Crown City Studios was a  Recording Studio and Creative Space located in Pasadena, California that had been home to a variety of independent and major label recordings and other creative projects since 2004.

Many notable artists, producers, mixers, and engineers have worked at Crown City Studios. Music videos and television shows have been filmed at Crown City Studios.

In 2012, in conjunction with Make Music Pasadena, Crown City Studios launched "Crown City Sessions", a live in-studio video series, which featured The New Limb, Ozma, Robotanists, Torches, The Happy Hollows, The Lonely Wild, Mojo Stone, and The Well Pennies.

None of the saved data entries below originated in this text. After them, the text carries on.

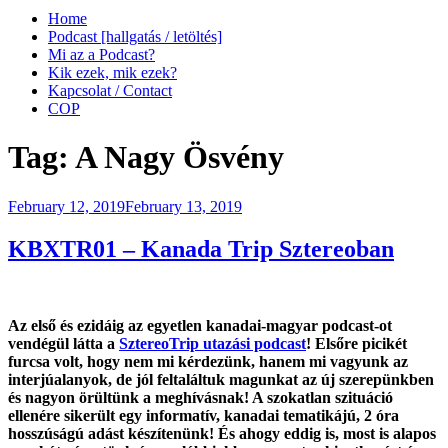
Home
Podcast [hallgatás / letöltés]
Mi az a Podcast?
Kik ezek, mik ezek?
Kapcsolat / Contact
COP
Tag:
A Nagy Ösvény
Posted
February 12, 2019
February 13, 2019
on
KBXTR01 – Kanada Trip Sztereoban
Az első és ezidáig az egyetlen kanadai-magyar podcast-ot
vendégül látta a
SztereoTrip utazási podcast
! Elsőre picikét
furcsa volt, hogy nem mi kérdezünk, hanem mi vagyunk az
interjúalanyok, de jól feltaláltuk magunkat az új szerepünkben
és nagyon örültünk a meghívásnak! A szokatlan szituáció
ellenére sikerült egy informatív, kanadai tematikájú, 2 óra
hosszúságú adást készítenünk! És ahogy eddig is, most is alapos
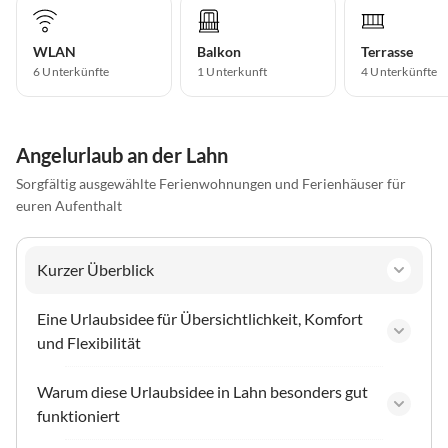
WLAN
Balkon
Terrasse
6 Unterkünfte
1 Unterkunft
4 Unterkünfte
Angelurlaub an der Lahn
Sorgfältig ausgewählte Ferienwohnungen und Ferienhäuser für
euren Aufenthalt
Kurzer Überblick
Eine Urlaubsidee für Übersichtlichkeit, Komfort
und Flexibilität
Warum diese Urlaubsidee in Lahn besonders gut
funktioniert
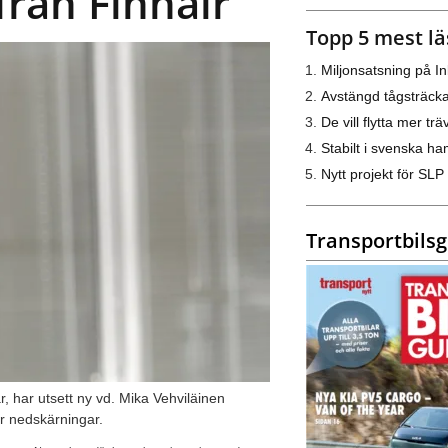
från Finnair
Topp 5 mest lä
Miljonsatsning på I
Avstängd tågsträck
De vill flytta mer trä
Stabilt i svenska h
Nytt projekt för SLP
Transportbils
, har utsett ny vd. Mika Vehviläinen
ör nedskärningar.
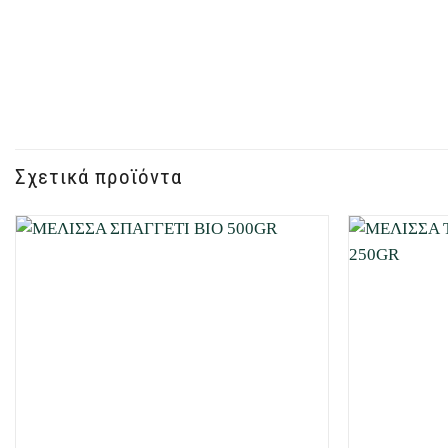
Σχετικά προϊόντα
Προσθήκη
στη Λίστα
Επιθυμιών
μου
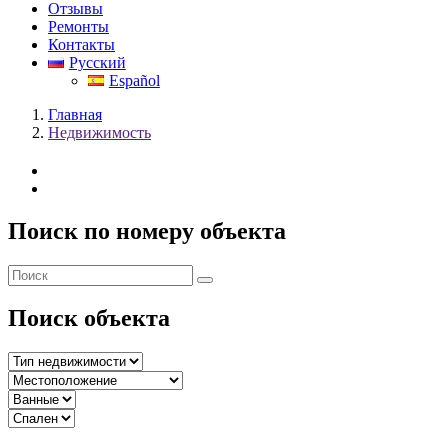
Отзывы
Ремонты
Контакты
Русский
Español
Главная
Недвижимость
Поиск по номеру объекта
Поиск объекта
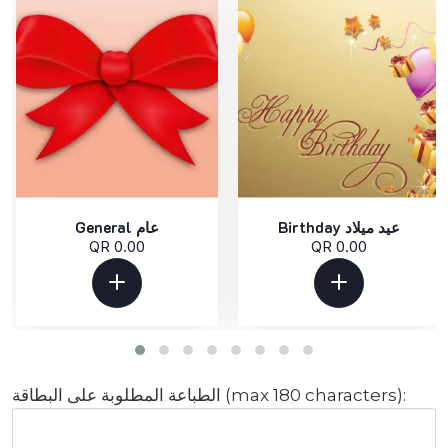
Birthday عيد ميلاد
General عام
QR 0.00
QR 0.00
الطباعة المطلوبة على البطاقة (max 180 characters):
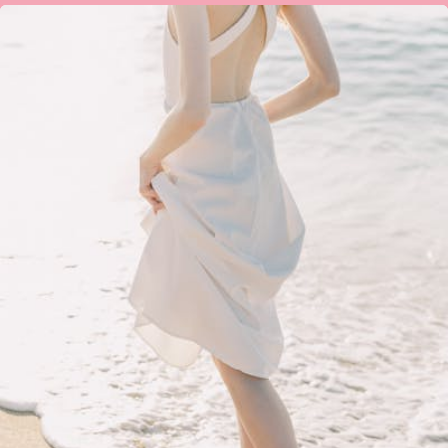
ನಿಜಗುಣಿ
ಎಸ್
ಕೆಂಗನಾಳ
ಅವರ
ಕವಿತೆ’ಅವಳ
ಹೆಜ್ಜೆ
ಗುರುತು’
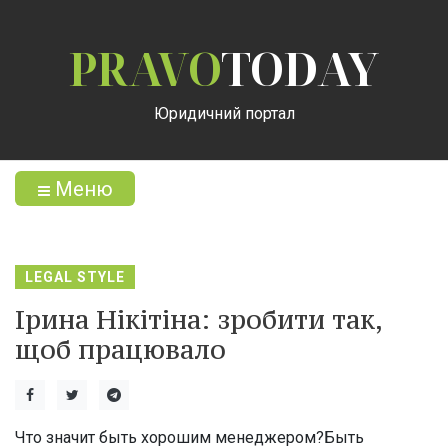
PRAVO
TODAY
Юридичний портал
Меню
LEGAL STYLE
Ірина Нікітіна: зробити так,
щоб працювало
Что значит быть хорошим менеджером?Быть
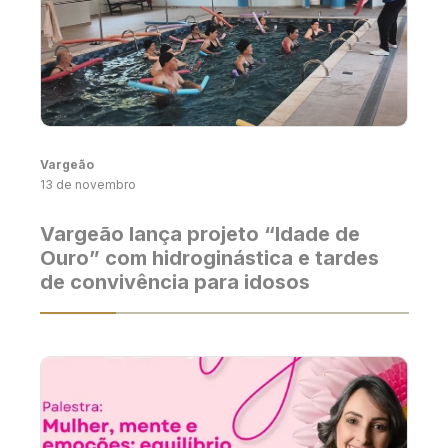
Vargeão
13 de novembro
Vargeão lança projeto “Idade de
Ouro” com hidroginástica e tardes
de convivência para idosos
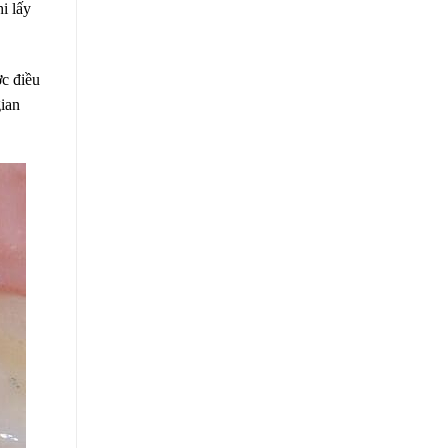
i lấy
ợc điều
gian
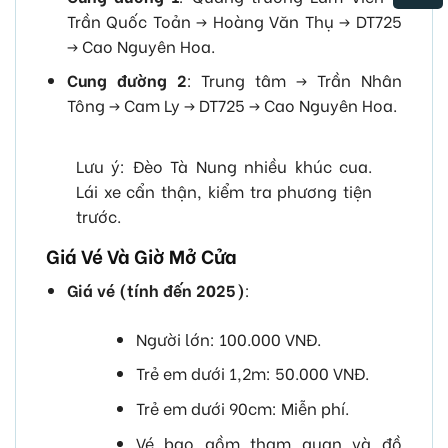
Trần Quốc Toản -> Hoàng Văn Thụ -> DT725
-> Cao Nguyên Hoa.
Cung đường 2
: Trung tâm -> Trần Nhân
Tông -> Cam Ly -> DT725 -> Cao Nguyên Hoa.
Lưu ý: Đèo Tà Nung nhiều khúc cua.
Lái xe cẩn thận, kiểm tra phương tiện
trước.
Giá Vé Và Giờ Mở Cửa
Giá vé (tính đến 2025)
:
Người lớn: 100.000 VNĐ.
Trẻ em dưới 1,2m: 50.000 VNĐ.
Trẻ em dưới 90cm: Miễn phí.
Vé bao gồm tham quan và đồ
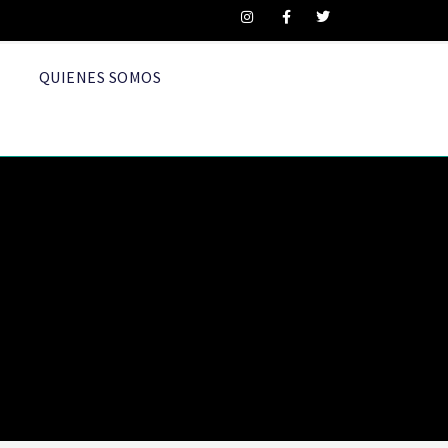
QUIENES SOMOS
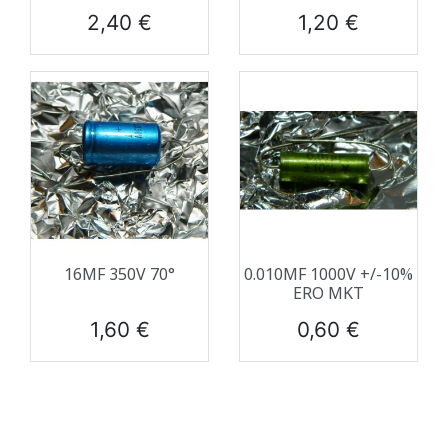
Prix
Prix
2,40 €
1,20 €
16ΜF 350V 70°
0.010ΜF 1000V +/-10%
ERO MKT
Prix
Prix
1,60 €
0,60 €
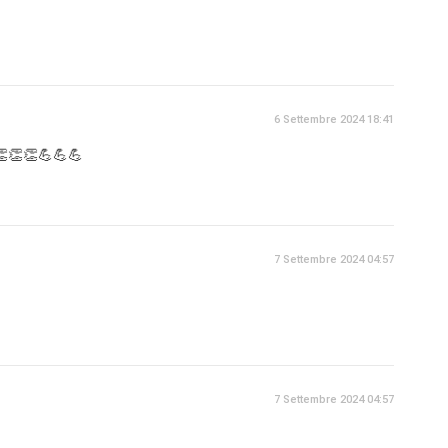
6 Settembre 2024 18:41
de👏👏👏💪💪💪
7 Settembre 2024 04:57
7 Settembre 2024 04:57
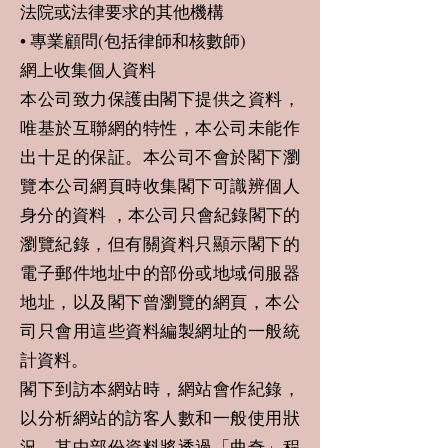
法院或法律要求的其他機構
• 專業顧問(包括律師和核數師)
網上收集個人資料
本公司致力保護由閣下提供之資料，
唯基於互聯網的特性，本公司未能作
出十足的保証。本公司不會於閣下瀏
覽本公司網頁時收集閣下可識辨個人
身分的資料 ，本公司只會紀錄閣下的
瀏覽紀錄，但有關資料只顯示閣下的
電子郵件地址中的部份或地域伺服器
地址，以及閣下曾瀏覽的網頁，本公
司只會用這些資料編製網址的一般統
計資料。
閣下到訪本網站時，網站會作紀錄，
以分析網站的訪客人數和一般使用狀
況。其中部份資料將透過「曲奇」程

Crown City Studios was independently owned and operated by a Record Producer Eric Lilavois. It featured an extensive collection of analog and digital recording equipment, including a Solid State Logic AWS-900 Recording Console.

The studio featured a  live room, along with two isolation rooms, a spacious and relaxing lounge, and has a full kitchen.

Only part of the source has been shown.